Could you filter the records below down to the lines that include the word "candidata"?

● Recorded information
----

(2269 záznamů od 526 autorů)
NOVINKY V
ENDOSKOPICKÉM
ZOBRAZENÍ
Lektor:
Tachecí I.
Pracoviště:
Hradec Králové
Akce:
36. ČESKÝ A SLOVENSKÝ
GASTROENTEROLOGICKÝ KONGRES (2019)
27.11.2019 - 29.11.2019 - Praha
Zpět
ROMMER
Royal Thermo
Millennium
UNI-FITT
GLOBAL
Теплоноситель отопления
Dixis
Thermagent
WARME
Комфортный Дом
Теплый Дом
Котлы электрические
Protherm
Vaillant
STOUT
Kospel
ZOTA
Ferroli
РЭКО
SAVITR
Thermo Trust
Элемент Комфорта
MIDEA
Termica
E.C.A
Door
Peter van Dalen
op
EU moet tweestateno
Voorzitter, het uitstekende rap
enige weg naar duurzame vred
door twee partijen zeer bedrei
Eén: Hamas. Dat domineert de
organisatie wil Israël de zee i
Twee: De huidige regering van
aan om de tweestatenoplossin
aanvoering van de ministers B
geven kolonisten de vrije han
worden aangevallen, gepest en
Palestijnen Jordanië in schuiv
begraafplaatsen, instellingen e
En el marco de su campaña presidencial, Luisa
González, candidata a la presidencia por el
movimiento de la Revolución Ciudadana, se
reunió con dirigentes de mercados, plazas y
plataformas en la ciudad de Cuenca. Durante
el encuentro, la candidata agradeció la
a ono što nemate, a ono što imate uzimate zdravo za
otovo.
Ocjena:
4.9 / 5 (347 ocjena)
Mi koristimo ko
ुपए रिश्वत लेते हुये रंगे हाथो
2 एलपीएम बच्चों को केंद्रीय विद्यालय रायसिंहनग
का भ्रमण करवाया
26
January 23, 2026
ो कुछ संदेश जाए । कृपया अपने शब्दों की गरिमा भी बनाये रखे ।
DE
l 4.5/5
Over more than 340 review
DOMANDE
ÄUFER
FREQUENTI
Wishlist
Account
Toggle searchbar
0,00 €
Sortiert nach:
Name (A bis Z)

----

● Task solution
González, candidata a la presidencia por el
el encuentro, la candidata agradeció la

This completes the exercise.